While floodwaters receded along the swollen Missouri River this weekend, communities north of Kansas City remained in major flood stage Sunday.

The Missouri River crested in Kansas City Saturday night and began receding Sunday morning, but cities downstream continued to brace for flooding.

St. Joseph and Atchison continued to have major flooding Sunday morning. People were being urged to stay away from floodwaters because they were contaminated.

As of 11:30 a.m., the Missouri River in St. Joseph was at 29.31 feet. That was down from 32.08 feet, when the river crested Friday afternoon.

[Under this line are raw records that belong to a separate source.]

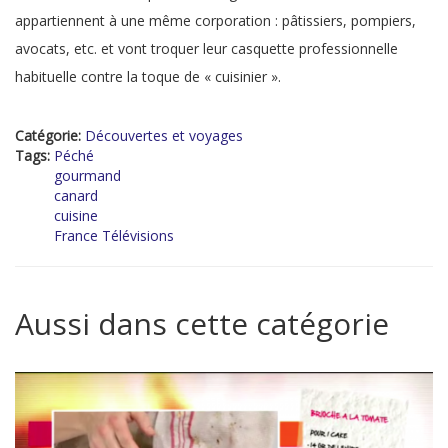
appartiennent à une même corporation : pâtissiers, pompiers,
avocats, etc. et vont troquer leur casquette professionnelle
habituelle contre la toque de « cuisinier ».
Catégorie:
Découvertes et voyages
Tags:
Péché
gourmand
canard
cuisine
France Télévisions
Aussi dans cette catégorie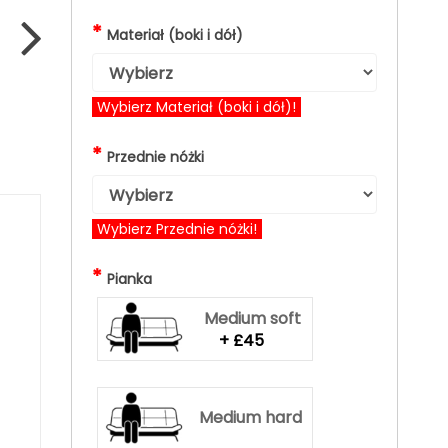
*
Materiał (boki i dół)
Wybierz Materiał (boki i dół)!
*
Przednie nóżki
Wybierz Przednie nóżki!
*
Pianka
Medium soft
+ £45
Medium hard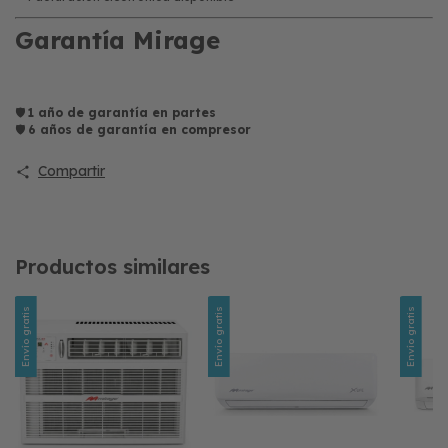
Garantía Mirage
🛡️
1 año de garantía en partes
🛡️
6 años de garantía en compresor
Compartir
Productos similares
Envío gratis
Envío gratis
Envío gratis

If that reading doesn’t change, it will set a record high crest, breaking the previous record of 32.07 feet set in July 1993, according to the National Weather Service in Pleasant Hill, Mo.

Meanwhile, the Missouri River at Atchison crested at 31.2 feet Friday, slightly below the record of 31.63 feet in July 1993. By Sunday morning, the river was at 30.09 feet.

In the Kansas City metropolitan area, the Missouri River at Parkville crested overnight at about 35 feet. By Sunday morning, it had dropped to 34.35 feet.

In Riverside, Missouri 9 remained closed Sunday in both directions because floodwaters covered the highway. The northbound lanes were closed at Northwest Briarcliff Parkway and the southbound lanes were closed at Riverway Boulevard. Northwest Tullison Road also was closed in that area.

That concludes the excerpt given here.